Controlled flight into terrain during visual meterological conditions (VMC) is a reality - A case report

Classified Spl (Av Med), Professor and Chief Instructor, 1AM, IAF, Vimanapura, Bangalore-560017

Abstract

A 26 year old fully Ops fighter pilot with a total of 600 flying hours. 300 hours on type and 246 hours solo was detailed to fly in a 4 aircraft formation for a Lay Down Attack (LDA). The mission got airborne at 0600 h in clear weather. During the third run over the target and in the base leg the aircraft gradually descended, in c controlled manner into the ground, from a height of 50 meters. The pilot was fatally injured. There was no evidence of aircraft malfunction or pilot incapacitation prior to the fatal event.

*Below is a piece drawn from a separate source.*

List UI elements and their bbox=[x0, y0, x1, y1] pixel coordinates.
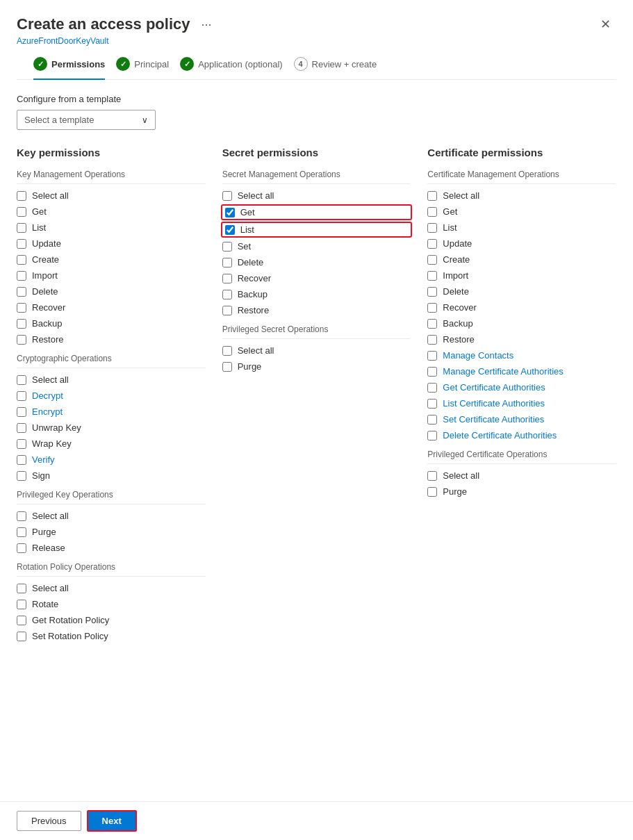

Controlled flight into terrain during Instrument Metrological Conditions (IMC) is well documented, but what caused this controlled flight in to terrain during Visual Metrological Conditions (VMC) ? Was the past flying history connected with the recent? The case report brings out the salient features which could have led to the accident and is discussed in conjunction with Loss of Situational Awareness (LSA) and Human error-not necessarily pilot error; Remedial action from the Aeromedical point of view is suggested.

Keywords

Loss of Situational Awareness
Controlled flight
Human error

The Mission: A 26 year old fully Ops fighter pilot was authorised to fly as No. 2. in a 4 aircraft (ac) LDA bomb strike over the Range. The navigation was planned at 150 meters (mtrs) and thereafter the formation was to “run in” attack formation, with each member trailing the preceding member by a * distance of 3 Kms. The members were briefed to descend to the weapon release height of 50 mts, only after visually acquiring the target and after having done the final alignment. The formation ran in as briefed but only the leader dropped the bomb in the first run. The No. 2 dropped one bomb in his second pass. The release height was reported to be 70 mtrs and the bomb had undershot the target by 100 mtrs. During the next circuit the No. 2 was last seen in the attack direction by the No. 3 who was following. Subsequently a huge ball of fire was seen in the attack direction, later identified as the No. 2's aircraft.

The Machine : The Aircraft (ac) was fully serviceable and had no history of malfunction pertaining to the engine, control systems, auto-pilot and hydraulic system. The ac had flown two sorties in day and two sorties during night on the day prior to the accident. The ac was declared serviceable for flying and properly loaded with weapons for the mission.

The Man : The pilot was assessed as “Average” to “High Average” during his Basic and Advanced training. His performance in armament phase was “Above Average”. In his MiG Operational Flying Training his performance was “Average Plus”. He had a total flying experience of 594:55 hours, was declared Fully Ops four months prior to the accident and had a “White” rating in Instrument Flying. He had a break in flying of about two and a half months due to a ground-training course and due to leave. On his return from leave, about 2 days prior to the accident, he flew a dual check with the Flight commander and this sortie was assessed as “Average”. The day prior to the fateful mission, he flew two handling sorties and one PI (Practice Interception), sortie, all solo.

He was a person of moderate habits, smoked occasionally and consumed alcohol occasionally. During his last Annual Medical Examination in March 98 he was found to be in Category A1G1 and also found to be medically fit for the sortie. There was no record of illness prior to the accident and he did not show any adverse features during his preflight medical.

Findings

The Terrain: The terrain over the range was featureless, with gently undulating sand dunes, covered occasionally by small shrubs. The weather was clear with no dust or early morning haze, thereby making visibility good. The target was clearly marked out and was visible from the time the ac turned for the attack. The light conditions were adequate as the sun was already up and was not in the line of sight of the pilot.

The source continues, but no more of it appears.